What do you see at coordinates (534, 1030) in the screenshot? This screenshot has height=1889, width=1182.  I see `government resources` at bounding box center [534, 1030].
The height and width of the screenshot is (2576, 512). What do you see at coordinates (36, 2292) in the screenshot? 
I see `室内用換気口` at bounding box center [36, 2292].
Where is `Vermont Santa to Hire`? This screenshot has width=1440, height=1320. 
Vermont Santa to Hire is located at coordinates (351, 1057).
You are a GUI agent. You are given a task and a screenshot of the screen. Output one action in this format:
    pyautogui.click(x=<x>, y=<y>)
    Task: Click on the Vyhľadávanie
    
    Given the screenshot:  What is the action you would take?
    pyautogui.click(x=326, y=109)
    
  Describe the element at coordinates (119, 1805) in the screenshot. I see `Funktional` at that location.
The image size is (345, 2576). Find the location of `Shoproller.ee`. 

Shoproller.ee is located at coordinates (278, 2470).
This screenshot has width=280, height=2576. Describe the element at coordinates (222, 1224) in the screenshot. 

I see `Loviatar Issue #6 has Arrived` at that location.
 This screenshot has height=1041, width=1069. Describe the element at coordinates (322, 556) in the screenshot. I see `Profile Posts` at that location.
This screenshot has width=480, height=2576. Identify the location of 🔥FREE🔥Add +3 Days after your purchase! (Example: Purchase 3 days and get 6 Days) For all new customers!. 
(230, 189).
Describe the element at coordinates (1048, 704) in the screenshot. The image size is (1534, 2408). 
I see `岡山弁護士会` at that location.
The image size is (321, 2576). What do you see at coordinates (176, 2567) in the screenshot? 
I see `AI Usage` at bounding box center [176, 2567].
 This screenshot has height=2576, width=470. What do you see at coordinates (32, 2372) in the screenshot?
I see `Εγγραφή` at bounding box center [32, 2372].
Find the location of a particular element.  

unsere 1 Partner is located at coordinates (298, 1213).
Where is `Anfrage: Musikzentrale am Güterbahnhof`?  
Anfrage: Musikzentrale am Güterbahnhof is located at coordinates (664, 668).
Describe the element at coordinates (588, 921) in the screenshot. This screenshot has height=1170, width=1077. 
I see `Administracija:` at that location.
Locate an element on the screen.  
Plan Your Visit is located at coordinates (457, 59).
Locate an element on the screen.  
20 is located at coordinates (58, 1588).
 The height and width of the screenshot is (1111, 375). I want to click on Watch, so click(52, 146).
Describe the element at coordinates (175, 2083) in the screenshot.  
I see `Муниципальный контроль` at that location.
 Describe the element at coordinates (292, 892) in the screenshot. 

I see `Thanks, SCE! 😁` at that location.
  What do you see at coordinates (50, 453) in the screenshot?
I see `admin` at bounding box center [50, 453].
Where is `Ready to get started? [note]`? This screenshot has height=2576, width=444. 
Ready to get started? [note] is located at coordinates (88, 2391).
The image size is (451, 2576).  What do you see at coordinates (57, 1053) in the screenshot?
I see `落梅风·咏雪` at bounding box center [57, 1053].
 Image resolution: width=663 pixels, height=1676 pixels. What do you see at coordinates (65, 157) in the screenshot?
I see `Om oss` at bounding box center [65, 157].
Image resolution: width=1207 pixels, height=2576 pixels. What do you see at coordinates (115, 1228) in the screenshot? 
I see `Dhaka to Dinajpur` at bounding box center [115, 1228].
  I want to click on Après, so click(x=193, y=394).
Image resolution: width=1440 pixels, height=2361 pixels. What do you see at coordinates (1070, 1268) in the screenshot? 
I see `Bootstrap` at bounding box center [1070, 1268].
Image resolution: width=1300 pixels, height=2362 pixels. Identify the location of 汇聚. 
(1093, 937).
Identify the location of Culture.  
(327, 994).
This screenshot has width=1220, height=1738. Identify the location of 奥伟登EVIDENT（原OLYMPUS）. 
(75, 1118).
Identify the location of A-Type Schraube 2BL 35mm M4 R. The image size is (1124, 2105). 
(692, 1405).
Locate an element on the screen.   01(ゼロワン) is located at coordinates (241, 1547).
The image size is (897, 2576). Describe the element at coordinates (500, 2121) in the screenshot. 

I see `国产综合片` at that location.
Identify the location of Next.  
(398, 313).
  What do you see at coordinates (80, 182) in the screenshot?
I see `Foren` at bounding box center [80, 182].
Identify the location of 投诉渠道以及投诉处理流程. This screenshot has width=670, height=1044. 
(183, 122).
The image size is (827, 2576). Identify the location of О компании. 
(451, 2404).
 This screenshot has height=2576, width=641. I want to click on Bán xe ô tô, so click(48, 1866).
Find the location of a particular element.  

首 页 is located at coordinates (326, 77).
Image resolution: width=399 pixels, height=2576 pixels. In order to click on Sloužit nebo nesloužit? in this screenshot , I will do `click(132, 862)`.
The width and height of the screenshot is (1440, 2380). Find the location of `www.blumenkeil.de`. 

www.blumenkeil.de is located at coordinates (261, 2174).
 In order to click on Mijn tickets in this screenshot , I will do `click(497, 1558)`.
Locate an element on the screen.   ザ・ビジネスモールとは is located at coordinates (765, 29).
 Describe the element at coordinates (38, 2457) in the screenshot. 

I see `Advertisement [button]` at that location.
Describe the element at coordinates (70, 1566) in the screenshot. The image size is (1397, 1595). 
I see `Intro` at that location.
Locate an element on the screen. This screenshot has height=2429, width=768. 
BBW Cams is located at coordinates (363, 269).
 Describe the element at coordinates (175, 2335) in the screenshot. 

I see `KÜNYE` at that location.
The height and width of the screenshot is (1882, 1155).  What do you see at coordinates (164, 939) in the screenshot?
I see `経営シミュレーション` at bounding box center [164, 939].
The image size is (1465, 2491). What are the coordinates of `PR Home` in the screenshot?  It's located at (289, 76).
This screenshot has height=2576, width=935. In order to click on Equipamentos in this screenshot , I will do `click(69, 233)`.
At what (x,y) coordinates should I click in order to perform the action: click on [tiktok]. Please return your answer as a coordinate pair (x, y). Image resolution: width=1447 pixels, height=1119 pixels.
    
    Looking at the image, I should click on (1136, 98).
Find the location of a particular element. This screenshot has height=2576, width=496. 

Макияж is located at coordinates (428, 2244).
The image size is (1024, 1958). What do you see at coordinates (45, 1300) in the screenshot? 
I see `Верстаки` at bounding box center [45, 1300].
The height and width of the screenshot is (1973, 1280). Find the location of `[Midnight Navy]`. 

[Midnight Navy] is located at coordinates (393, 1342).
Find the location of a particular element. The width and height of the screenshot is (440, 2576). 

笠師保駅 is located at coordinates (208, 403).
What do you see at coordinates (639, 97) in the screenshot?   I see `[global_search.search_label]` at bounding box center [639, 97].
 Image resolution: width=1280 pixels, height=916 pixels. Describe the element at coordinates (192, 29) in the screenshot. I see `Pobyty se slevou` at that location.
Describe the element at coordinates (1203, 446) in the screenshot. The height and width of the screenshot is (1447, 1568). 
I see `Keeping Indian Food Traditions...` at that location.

What the task requires —
Your task is to repeat every entry exactly.

Output for this task —
What do you see at coordinates (534, 1030) in the screenshot? This screenshot has height=1889, width=1182.  I see `government resources` at bounding box center [534, 1030].
The height and width of the screenshot is (2576, 512). What do you see at coordinates (36, 2292) in the screenshot? 
I see `室内用換気口` at bounding box center [36, 2292].
Where is `Vermont Santa to Hire`? This screenshot has width=1440, height=1320. 
Vermont Santa to Hire is located at coordinates (351, 1057).
You are a GUI agent. You are given a task and a screenshot of the screen. Output one action in this format:
    pyautogui.click(x=<x>, y=<y>)
    Task: Click on the Vyhľadávanie
    
    Given the screenshot:  What is the action you would take?
    pyautogui.click(x=326, y=109)
    
  Describe the element at coordinates (119, 1805) in the screenshot. I see `Funktional` at that location.
The image size is (345, 2576). Find the location of `Shoproller.ee`. 

Shoproller.ee is located at coordinates (278, 2470).
This screenshot has width=280, height=2576. Describe the element at coordinates (222, 1224) in the screenshot. 

I see `Loviatar Issue #6 has Arrived` at that location.
 This screenshot has height=1041, width=1069. Describe the element at coordinates (322, 556) in the screenshot. I see `Profile Posts` at that location.
This screenshot has width=480, height=2576. Identify the location of 🔥FREE🔥Add +3 Days after your purchase! (Example: Purchase 3 days and get 6 Days) For all new customers!. 
(230, 189).
Describe the element at coordinates (1048, 704) in the screenshot. The image size is (1534, 2408). 
I see `岡山弁護士会` at that location.
The image size is (321, 2576). What do you see at coordinates (176, 2567) in the screenshot? 
I see `AI Usage` at bounding box center [176, 2567].
 This screenshot has height=2576, width=470. What do you see at coordinates (32, 2372) in the screenshot?
I see `Εγγραφή` at bounding box center [32, 2372].
Find the location of a particular element.  

unsere 1 Partner is located at coordinates (298, 1213).
Where is `Anfrage: Musikzentrale am Güterbahnhof`?  
Anfrage: Musikzentrale am Güterbahnhof is located at coordinates (664, 668).
Describe the element at coordinates (588, 921) in the screenshot. This screenshot has height=1170, width=1077. 
I see `Administracija:` at that location.
Locate an element on the screen.  
Plan Your Visit is located at coordinates (457, 59).
Locate an element on the screen.  
20 is located at coordinates (58, 1588).
 The height and width of the screenshot is (1111, 375). I want to click on Watch, so click(52, 146).
Describe the element at coordinates (175, 2083) in the screenshot.  
I see `Муниципальный контроль` at that location.
 Describe the element at coordinates (292, 892) in the screenshot. 

I see `Thanks, SCE! 😁` at that location.
  What do you see at coordinates (50, 453) in the screenshot?
I see `admin` at bounding box center [50, 453].
Where is `Ready to get started? [note]`? This screenshot has height=2576, width=444. 
Ready to get started? [note] is located at coordinates (88, 2391).
The image size is (451, 2576).  What do you see at coordinates (57, 1053) in the screenshot?
I see `落梅风·咏雪` at bounding box center [57, 1053].
 Image resolution: width=663 pixels, height=1676 pixels. What do you see at coordinates (65, 157) in the screenshot?
I see `Om oss` at bounding box center [65, 157].
Image resolution: width=1207 pixels, height=2576 pixels. What do you see at coordinates (115, 1228) in the screenshot? 
I see `Dhaka to Dinajpur` at bounding box center [115, 1228].
  I want to click on Après, so click(x=193, y=394).
Image resolution: width=1440 pixels, height=2361 pixels. What do you see at coordinates (1070, 1268) in the screenshot? 
I see `Bootstrap` at bounding box center [1070, 1268].
Image resolution: width=1300 pixels, height=2362 pixels. Identify the location of 汇聚. 
(1093, 937).
Identify the location of Culture.  
(327, 994).
This screenshot has width=1220, height=1738. Identify the location of 奥伟登EVIDENT（原OLYMPUS）. 
(75, 1118).
Identify the location of A-Type Schraube 2BL 35mm M4 R. The image size is (1124, 2105). 
(692, 1405).
Locate an element on the screen.   01(ゼロワン) is located at coordinates (241, 1547).
The image size is (897, 2576). Describe the element at coordinates (500, 2121) in the screenshot. 

I see `国产综合片` at that location.
Identify the location of Next.  
(398, 313).
  What do you see at coordinates (80, 182) in the screenshot?
I see `Foren` at bounding box center [80, 182].
Identify the location of 投诉渠道以及投诉处理流程. This screenshot has width=670, height=1044. 
(183, 122).
The image size is (827, 2576). Identify the location of О компании. 
(451, 2404).
 This screenshot has height=2576, width=641. I want to click on Bán xe ô tô, so click(48, 1866).
Find the location of a particular element.  

首 页 is located at coordinates (326, 77).
Image resolution: width=399 pixels, height=2576 pixels. In order to click on Sloužit nebo nesloužit? in this screenshot , I will do `click(132, 862)`.
The width and height of the screenshot is (1440, 2380). Find the location of `www.blumenkeil.de`. 

www.blumenkeil.de is located at coordinates (261, 2174).
 In order to click on Mijn tickets in this screenshot , I will do `click(497, 1558)`.
Locate an element on the screen.   ザ・ビジネスモールとは is located at coordinates (765, 29).
 Describe the element at coordinates (38, 2457) in the screenshot. 

I see `Advertisement [button]` at that location.
Describe the element at coordinates (70, 1566) in the screenshot. The image size is (1397, 1595). 
I see `Intro` at that location.
Locate an element on the screen. This screenshot has height=2429, width=768. 
BBW Cams is located at coordinates (363, 269).
 Describe the element at coordinates (175, 2335) in the screenshot. 

I see `KÜNYE` at that location.
The height and width of the screenshot is (1882, 1155).  What do you see at coordinates (164, 939) in the screenshot?
I see `経営シミュレーション` at bounding box center [164, 939].
The image size is (1465, 2491). What are the coordinates of `PR Home` in the screenshot?  It's located at (289, 76).
This screenshot has height=2576, width=935. In order to click on Equipamentos in this screenshot , I will do `click(69, 233)`.
At what (x,y) coordinates should I click in order to perform the action: click on [tiktok]. Please return your answer as a coordinate pair (x, y). Image resolution: width=1447 pixels, height=1119 pixels.
    
    Looking at the image, I should click on (1136, 98).
Find the location of a particular element. This screenshot has height=2576, width=496. 

Макияж is located at coordinates (428, 2244).
The image size is (1024, 1958). What do you see at coordinates (45, 1300) in the screenshot? 
I see `Верстаки` at bounding box center [45, 1300].
The height and width of the screenshot is (1973, 1280). Find the location of `[Midnight Navy]`. 

[Midnight Navy] is located at coordinates (393, 1342).
Find the location of a particular element. The width and height of the screenshot is (440, 2576). 

笠師保駅 is located at coordinates (208, 403).
What do you see at coordinates (639, 97) in the screenshot?   I see `[global_search.search_label]` at bounding box center [639, 97].
 Image resolution: width=1280 pixels, height=916 pixels. Describe the element at coordinates (192, 29) in the screenshot. I see `Pobyty se slevou` at that location.
Describe the element at coordinates (1203, 446) in the screenshot. The height and width of the screenshot is (1447, 1568). 
I see `Keeping Indian Food Traditions...` at that location.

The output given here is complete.